◆ **WORK TASK**
Please transcribe the listing below in full, exactly as written, leaving out its pictures.

◇ ◇ ◇ ◇ ◇

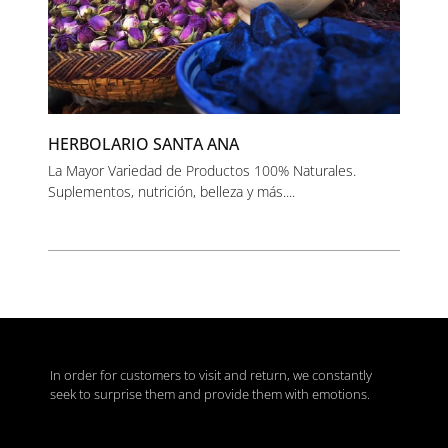
HERBOLARIO SANTA ANA
La Mayor Variedad de Productos 100% Naturales.
Suplementos, nutrición, belleza y más....
In order for customers to visit and return, we constantly
seek to surprise them and provide them with emotions.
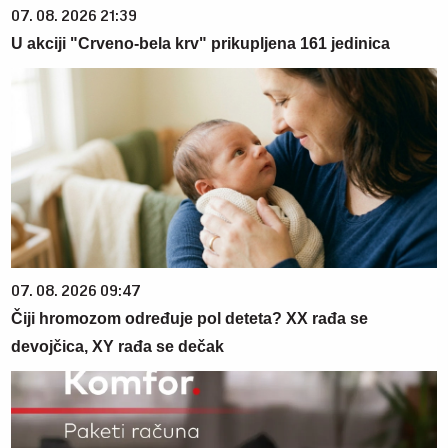
07. 08. 2026 21:39
U akciji "Crveno-bela krv" prikupljena 161 jedinica
07. 08. 2026 09:47
Čiji hromozom određuje pol deteta? XX rađa se
devojčica, XY rađa se dečak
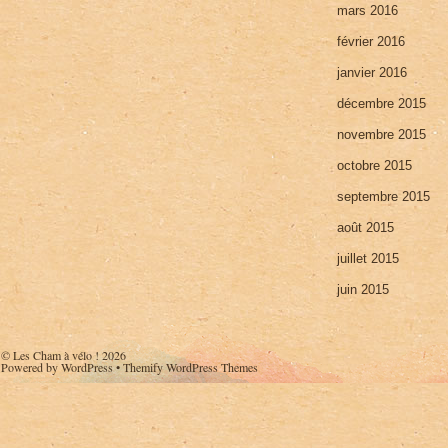
mars 2016
février 2016
janvier 2016
décembre 2015
novembre 2015
octobre 2015
septembre 2015
août 2015
juillet 2015
juin 2015
©
Les Cham à vélo !
2026
Powered by
WordPress
•
Themify WordPress Themes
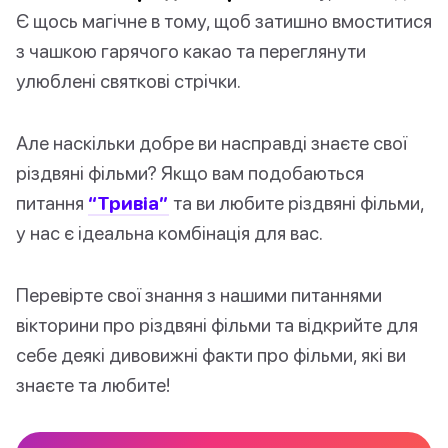
Є щось магічне в тому, щоб затишно вмоститися
з чашкою гарячого какао та переглянути
улюблені святкові стрічки.
Але наскільки добре ви насправді знаєте свої
різдвяні фільми? Якщо вам подобаються
питання
“Тривіа”
та ви любите різдвяні фільми,
у нас є ідеальна комбінація для вас.
Перевірте свої знання з нашими питаннями
вікторини про різдвяні фільми та відкрийте для
себе деякі дивовижні факти про фільми, які ви
знаєте та любите!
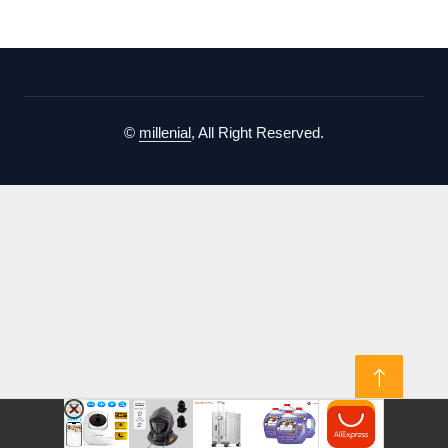
©
millenial
, All Right Reserved.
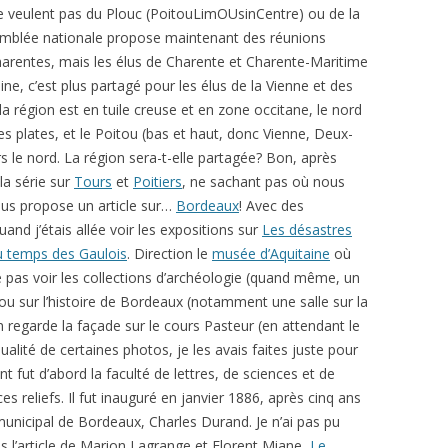
e veulent pas du Plouc (PoitouLimOUsinCentre) ou de la
semblée nationale propose maintenant des réunions
arentes, mais les élus de Charente et Charente-Maritime
ine, c’est plus partagé pour les élus de la Vienne et des
a région est en tuile creuse et en zone occitane, le nord
les plates, et le Poitou (bas et haut, donc Vienne, Deux-
s le nord. La région sera-t-elle partagée? Bon, après
 la série sur
Tours
et
Poitiers
, ne sachant pas où nous
ous propose un article sur…
Bordeaux
! Avec des
and j’étais allée voir les expositions sur
Les désastres
u temps des Gaulois
. Direction le
musée d’Aquitaine
où
re pas voir les collections d’archéologie (quand même, un
 ou sur l’histoire de Bordeaux (notamment une salle sur la
n regarde la façade sur le cours Pasteur (en attendant le
lité de certaines photos, je les avais faites juste pour
t fut d’abord la faculté de lettres, de sciences et de
s reliefs. Il fut inauguré en janvier 1886, après cinq ans
e municipal de Bordeaux,
Charles Durand
. Je n’ai pas pu
s l’article de Marion Lagrange et Florent Miane,
Le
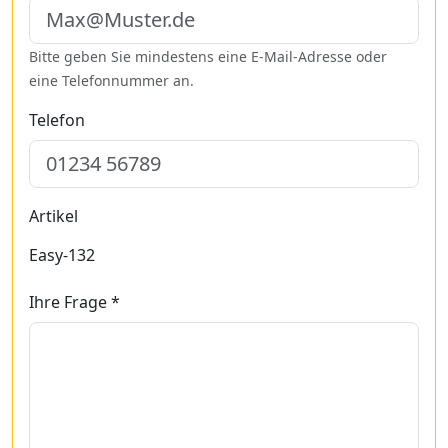
Bitte geben Sie mindestens eine E-Mail-Adresse oder
eine Telefonnummer an.
Telefon
Artikel
Easy-132
Ihre Frage *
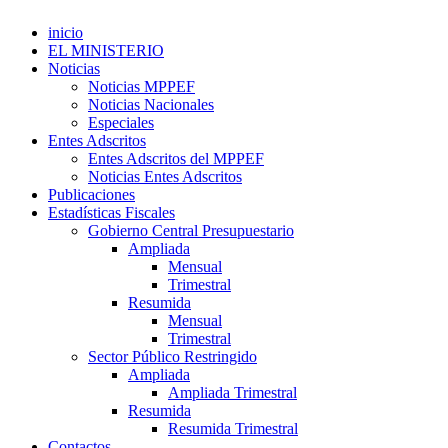
inicio
EL MINISTERIO
Noticias
Noticias MPPEF
Noticias Nacionales
Especiales
Entes Adscritos
Entes Adscritos del MPPEF
Noticias Entes Adscritos
Publicaciones
Estadísticas Fiscales
Gobierno Central Presupuestario
Ampliada
Mensual
Trimestral
Resumida
Mensual
Trimestral
Sector Público Restringido
Ampliada
Ampliada Trimestral
Resumida
Resumida Trimestral
Contactos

◇ ◇ ◇ ◇ ◇

◆ **YOUR RESPONSE**
HERBOLARIO SANTA ANA
La Mayor Variedad de Productos 100% Naturales.
Suplementos, nutrición, belleza y más....
In order for customers to visit and return, we constantly
seek to surprise them and provide them with emotions.
07. 08. 2026 21:39
U akciji "Crveno-bela krv" prikupljena 161 jedinica
07. 08. 2026 09:47
Čiji hromozom određuje pol deteta? XX rađa se
devojčica, XY rađa se dečak
mars 2016
février 2016
janvier 2016
décembre 2015
novembre 2015
octobre 2015
septembre 2015
août 2015
juillet 2015
juin 2015
©
Les Cham à vélo !
2026
Powered by
WordPress
•
Themify WordPress Themes
Є щось магічне в тому, щоб затишно вмоститися
з чашкою гарячого какао та переглянути
улюблені святкові стрічки.
Але наскільки добре ви насправді знаєте свої
різдвяні фільми? Якщо вам подобаються
питання
“Тривіа”
та ви любите різдвяні фільми,
у нас є ідеальна комбінація для вас.
Перевірте свої знання з нашими питаннями
вікторини про різдвяні фільми та відкрийте для
себе деякі дивовижні факти про фільми, які ви
знаєте та любите!
©
millenial
, All Right Reserved.
e veulent pas du Plouc (PoitouLimOUsinCentre) ou de la
semblée nationale propose maintenant des réunions
arentes, mais les élus de Charente et Charente-Maritime
ine, c’est plus partagé pour les élus de la Vienne et des
a région est en tuile creuse et en zone occitane, le nord
les plates, et le Poitou (bas et haut, donc Vienne, Deux-
s le nord. La région sera-t-elle partagée? Bon, après
 la série sur
Tours
et
Poitiers
, ne sachant pas où nous
ous propose un article sur…
Bordeaux
! Avec des
and j’étais allée voir les expositions sur
Les désastres
u temps des Gaulois
. Direction le
musée d’Aquitaine
où
re pas voir les collections d’archéologie (quand même, un
 ou sur l’histoire de Bordeaux (notamment une salle sur la
n regarde la façade sur le cours Pasteur (en attendant le
lité de certaines photos, je les avais faites juste pour
t fut d’abord la faculté de lettres, de sciences et de
s reliefs. Il fut inauguré en janvier 1886, après cinq ans
e municipal de Bordeaux,
Charles Durand
. Je n’ai pas pu
s l’article de Marion Lagrange et Florent Miane,
Le
Bitte geben Sie mindestens eine E-Mail-Adresse oder
eine Telefonnummer an.
Telefon
Artikel
Easy-132
Ihre Frage *
inicio
EL MINISTERIO
Noticias
Noticias MPPEF
Noticias Nacionales
Especiales
Entes Adscritos
Entes Adscritos del MPPEF
Noticias Entes Adscritos
Publicaciones
Estadísticas Fiscales
Gobierno Central Presupuestario
Ampliada
Mensual
Trimestral
Resumida
Mensual
Trimestral
Sector Público Restringido
Ampliada
Ampliada Trimestral
Resumida
Resumida Trimestral
Contactos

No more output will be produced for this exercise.